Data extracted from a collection
+---+
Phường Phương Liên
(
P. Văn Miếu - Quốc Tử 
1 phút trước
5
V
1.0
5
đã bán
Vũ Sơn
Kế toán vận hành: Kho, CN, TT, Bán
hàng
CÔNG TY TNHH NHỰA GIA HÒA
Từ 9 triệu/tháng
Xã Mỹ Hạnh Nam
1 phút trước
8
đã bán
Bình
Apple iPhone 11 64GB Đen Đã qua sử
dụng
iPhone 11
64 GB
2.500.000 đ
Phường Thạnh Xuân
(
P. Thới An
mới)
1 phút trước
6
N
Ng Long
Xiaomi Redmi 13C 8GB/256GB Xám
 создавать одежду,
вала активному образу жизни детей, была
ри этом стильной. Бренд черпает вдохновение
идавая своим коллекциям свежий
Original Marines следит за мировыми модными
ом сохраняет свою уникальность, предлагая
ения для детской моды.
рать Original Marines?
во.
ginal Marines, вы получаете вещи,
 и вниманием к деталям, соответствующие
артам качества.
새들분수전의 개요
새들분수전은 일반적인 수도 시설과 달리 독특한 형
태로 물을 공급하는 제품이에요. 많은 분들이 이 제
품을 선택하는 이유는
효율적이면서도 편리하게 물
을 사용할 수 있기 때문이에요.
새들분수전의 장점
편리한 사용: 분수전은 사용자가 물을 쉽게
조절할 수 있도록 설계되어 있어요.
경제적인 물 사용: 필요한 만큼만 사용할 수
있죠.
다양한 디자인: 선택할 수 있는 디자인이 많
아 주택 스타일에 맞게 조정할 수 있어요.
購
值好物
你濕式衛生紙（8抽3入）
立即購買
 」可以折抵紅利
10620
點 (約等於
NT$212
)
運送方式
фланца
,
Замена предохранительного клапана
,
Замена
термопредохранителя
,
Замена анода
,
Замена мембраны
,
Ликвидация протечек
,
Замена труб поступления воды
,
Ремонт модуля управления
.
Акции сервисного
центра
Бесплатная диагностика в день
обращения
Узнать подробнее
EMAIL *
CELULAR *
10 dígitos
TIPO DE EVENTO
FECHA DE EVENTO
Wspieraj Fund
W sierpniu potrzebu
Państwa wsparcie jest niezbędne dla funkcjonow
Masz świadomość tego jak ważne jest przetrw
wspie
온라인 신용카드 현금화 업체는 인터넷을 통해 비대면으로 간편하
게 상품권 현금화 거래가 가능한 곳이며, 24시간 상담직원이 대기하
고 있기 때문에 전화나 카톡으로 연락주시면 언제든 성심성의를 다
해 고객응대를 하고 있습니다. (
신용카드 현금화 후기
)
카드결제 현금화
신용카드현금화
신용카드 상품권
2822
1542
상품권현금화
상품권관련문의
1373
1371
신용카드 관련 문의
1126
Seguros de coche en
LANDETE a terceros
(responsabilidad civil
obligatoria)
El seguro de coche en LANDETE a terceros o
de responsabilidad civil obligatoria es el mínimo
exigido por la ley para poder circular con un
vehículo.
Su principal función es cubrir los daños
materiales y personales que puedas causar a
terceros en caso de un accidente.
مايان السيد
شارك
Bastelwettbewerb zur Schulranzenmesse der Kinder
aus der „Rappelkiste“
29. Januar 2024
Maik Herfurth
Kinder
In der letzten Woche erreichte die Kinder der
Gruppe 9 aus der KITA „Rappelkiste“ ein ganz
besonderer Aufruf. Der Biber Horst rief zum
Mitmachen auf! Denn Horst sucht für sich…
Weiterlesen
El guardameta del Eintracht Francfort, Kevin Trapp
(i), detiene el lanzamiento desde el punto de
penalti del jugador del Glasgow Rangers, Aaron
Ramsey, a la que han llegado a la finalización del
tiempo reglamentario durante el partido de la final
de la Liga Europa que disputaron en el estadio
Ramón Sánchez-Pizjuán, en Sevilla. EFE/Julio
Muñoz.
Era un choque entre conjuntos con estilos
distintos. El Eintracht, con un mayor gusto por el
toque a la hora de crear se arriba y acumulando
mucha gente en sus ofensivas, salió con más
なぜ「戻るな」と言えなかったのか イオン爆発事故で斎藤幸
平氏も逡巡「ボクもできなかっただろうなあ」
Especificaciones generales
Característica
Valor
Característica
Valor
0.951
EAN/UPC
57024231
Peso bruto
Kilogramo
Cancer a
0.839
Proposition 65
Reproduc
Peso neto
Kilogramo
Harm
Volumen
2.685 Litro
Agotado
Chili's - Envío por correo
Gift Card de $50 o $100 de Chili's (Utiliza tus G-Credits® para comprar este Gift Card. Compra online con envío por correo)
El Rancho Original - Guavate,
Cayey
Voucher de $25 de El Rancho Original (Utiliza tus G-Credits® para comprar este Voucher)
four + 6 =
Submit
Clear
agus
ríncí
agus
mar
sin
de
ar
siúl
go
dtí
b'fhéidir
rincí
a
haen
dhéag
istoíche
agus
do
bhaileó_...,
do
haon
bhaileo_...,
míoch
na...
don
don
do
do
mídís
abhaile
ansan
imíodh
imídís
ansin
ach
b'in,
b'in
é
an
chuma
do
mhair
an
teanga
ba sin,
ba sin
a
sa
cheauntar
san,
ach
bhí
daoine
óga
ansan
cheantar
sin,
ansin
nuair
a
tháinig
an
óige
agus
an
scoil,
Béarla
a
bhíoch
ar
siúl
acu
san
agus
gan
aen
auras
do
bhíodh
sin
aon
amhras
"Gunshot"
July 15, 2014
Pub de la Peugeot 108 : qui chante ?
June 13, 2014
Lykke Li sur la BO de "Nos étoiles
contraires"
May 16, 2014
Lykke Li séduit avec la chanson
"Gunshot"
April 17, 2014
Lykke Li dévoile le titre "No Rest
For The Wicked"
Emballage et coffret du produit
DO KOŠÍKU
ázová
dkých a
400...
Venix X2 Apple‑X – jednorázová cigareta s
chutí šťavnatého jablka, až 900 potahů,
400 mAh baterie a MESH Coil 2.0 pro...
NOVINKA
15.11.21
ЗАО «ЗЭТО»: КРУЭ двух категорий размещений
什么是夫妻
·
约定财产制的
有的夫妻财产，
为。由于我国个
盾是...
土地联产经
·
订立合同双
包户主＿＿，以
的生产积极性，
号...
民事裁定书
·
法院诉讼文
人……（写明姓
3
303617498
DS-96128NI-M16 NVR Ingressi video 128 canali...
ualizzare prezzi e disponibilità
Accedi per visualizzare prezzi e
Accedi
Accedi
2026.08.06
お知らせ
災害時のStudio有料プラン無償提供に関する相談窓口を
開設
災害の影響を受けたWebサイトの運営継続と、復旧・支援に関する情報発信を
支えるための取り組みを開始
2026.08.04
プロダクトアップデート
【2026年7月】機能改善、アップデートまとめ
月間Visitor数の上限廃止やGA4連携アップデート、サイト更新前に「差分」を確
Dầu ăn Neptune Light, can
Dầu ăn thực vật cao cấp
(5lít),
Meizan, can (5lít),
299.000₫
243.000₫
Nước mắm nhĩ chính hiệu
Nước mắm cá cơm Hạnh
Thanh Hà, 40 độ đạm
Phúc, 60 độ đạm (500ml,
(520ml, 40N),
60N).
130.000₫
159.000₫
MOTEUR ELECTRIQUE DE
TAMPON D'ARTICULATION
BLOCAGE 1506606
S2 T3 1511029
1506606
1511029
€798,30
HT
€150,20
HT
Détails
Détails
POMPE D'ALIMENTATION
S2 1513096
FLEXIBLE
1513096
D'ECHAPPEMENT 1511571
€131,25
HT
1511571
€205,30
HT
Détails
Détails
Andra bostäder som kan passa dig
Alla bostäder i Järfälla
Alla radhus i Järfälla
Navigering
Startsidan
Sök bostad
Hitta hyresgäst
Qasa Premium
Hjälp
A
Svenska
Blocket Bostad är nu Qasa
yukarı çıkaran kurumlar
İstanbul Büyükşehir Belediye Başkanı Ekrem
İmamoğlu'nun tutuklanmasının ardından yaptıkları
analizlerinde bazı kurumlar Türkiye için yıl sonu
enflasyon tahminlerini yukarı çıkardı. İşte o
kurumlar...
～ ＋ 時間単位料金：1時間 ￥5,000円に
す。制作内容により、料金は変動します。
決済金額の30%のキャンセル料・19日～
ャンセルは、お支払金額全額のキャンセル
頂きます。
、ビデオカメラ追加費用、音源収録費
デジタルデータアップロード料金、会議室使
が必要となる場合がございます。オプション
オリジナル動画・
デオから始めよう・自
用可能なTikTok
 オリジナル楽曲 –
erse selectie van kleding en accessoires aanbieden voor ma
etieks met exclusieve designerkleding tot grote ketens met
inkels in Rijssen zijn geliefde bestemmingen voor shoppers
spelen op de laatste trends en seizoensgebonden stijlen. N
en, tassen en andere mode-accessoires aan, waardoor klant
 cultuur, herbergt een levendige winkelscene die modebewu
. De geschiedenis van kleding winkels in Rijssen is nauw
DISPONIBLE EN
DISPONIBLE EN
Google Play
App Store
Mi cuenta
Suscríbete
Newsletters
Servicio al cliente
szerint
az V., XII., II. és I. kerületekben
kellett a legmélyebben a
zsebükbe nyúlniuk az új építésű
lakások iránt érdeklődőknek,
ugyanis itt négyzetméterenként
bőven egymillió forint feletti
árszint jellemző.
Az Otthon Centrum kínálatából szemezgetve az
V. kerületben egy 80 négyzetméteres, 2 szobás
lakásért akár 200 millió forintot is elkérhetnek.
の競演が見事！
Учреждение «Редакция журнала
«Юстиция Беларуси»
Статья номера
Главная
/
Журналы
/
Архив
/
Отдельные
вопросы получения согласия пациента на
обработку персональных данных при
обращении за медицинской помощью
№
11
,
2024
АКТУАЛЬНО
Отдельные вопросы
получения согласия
+---+
### Work order:
Wherever the string "para" appears in a line above, copy that line.

### Solution for this exercise:
exigido por la ley para poder circular con un
Gift Card de $50 o $100 de Chili's (Utiliza tus G-Credits® para comprar este Gift Card. Compra online con envío por correo)
Voucher de $25 de El Rancho Original (Utiliza tus G-Credits® para comprar este Voucher)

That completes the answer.